Required action — Verbatim copy without images: repeat the records in full.

Supplied data —
Content starts
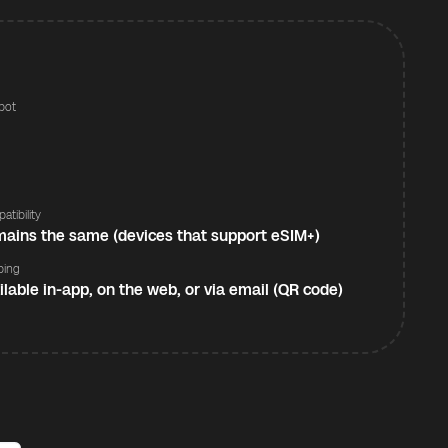
pot
s
atibility
ains the same (devices that support eSIM+)
ping
ilable in-app, on the web, or via email (QR code)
Content ends
Solution —
pot
s
atibility
ains the same (devices that support eSIM+)
ping
ilable in-app, on the web, or via email (QR code)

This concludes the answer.